Whether or not he had made a study of the Socratic precept “Γνῶθι σεαυτόν”
“know thyself,” Mohammed knew himself as thoroughly as it is possible for
a man to do. Early in life he took his own measure. Gauged his own strength
and weakness. Estimated the breadth, the length, and the depth to which he
could go. As a result of this moral estimate, he felt that his resources
without God were as slender as a broken reed buffeted by storm winds. He
knew that his real strength lay in the knowledge and power of God and of
Nature. The temperament and character of the Psalmist--he who looked on
God as the strong tower and rock of his defence, his refuge, not however
in time of trouble alone, but at all times--was strongly developed in him.
The genius of the whole Semitic race was centred in Mohammed. It was this,
amounting as it does to the sublimest egotheism, that gave him confidence,
then conviction.
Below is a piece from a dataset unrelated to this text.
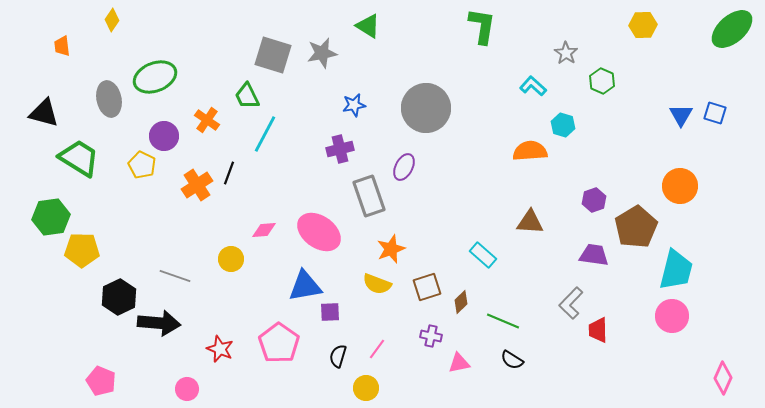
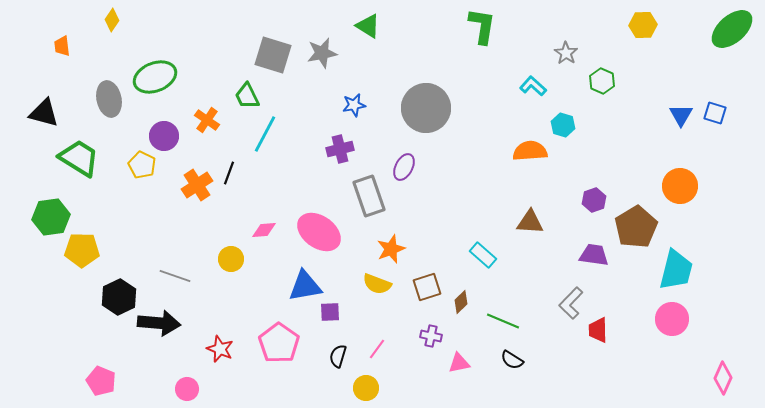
pink circle at (672, 316): moved 3 px down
It was this righteous conviction that carried him as it
were on the wings of the wind--immortal breath and soul, as he pictured
it--of the living and eternal God. Through this feeling he converted the
innate fear and veneration that inspired him into the hand and power of
the Almighty. If genius implies a keen psychological insight into the
nature and inner consciousness of life’s issues, added to inexhaustible
energy, capacity for work and patience, then Mohammed was a genius.
Certainly, if we accept Buffon’s definition of genius, as, “but a greater
aptitude for perseverance,” he was without doubt a genius of the highest
degree. The founder of a faith--one of the greatest the world has
produced--spiritual commander of the faithful, his genius was
essentially moral and religious. His whole life was one long labour of
love and devotion to achieve his object, i.e. to proclaim God to the
nations of the earth: the first half of it passed in secular work but in
silent contemplation; the second half, itself divisible into two
periods, twelve years of persuasion, followed to the close by active
aggression and battle.

Impulsive, passionate, and spontaneous Mohammed may have been, for like
all great leaders he was many-sided. But in no sense of the word can
Islam be said to have been the outcome of spontaneity. On the contrary,
it was in every way the result of calm and deliberate reflection, of
long and continuous contact with the forces and phenomena of Nature; but
above all of an unceasing concentration and communion with the unseen
power that controls them. Stretching over some twenty years, it went on
uninterrupted by domestic cares or trade transactions. All these were
secondary matters and had to give way to the central idea that occupied
his whole mind, that revolved around his work and his thoughts, as the
earth gyrates about the sun. His centre of gravity was God. This gravity
formed his character, gave him courage and endurance in all his trials
and afflictions, counselled and guided him in his ordinary vocations. It
was this gravity and concentration that commanded the respect and trust
of all who knew him and came under his magnetic influence.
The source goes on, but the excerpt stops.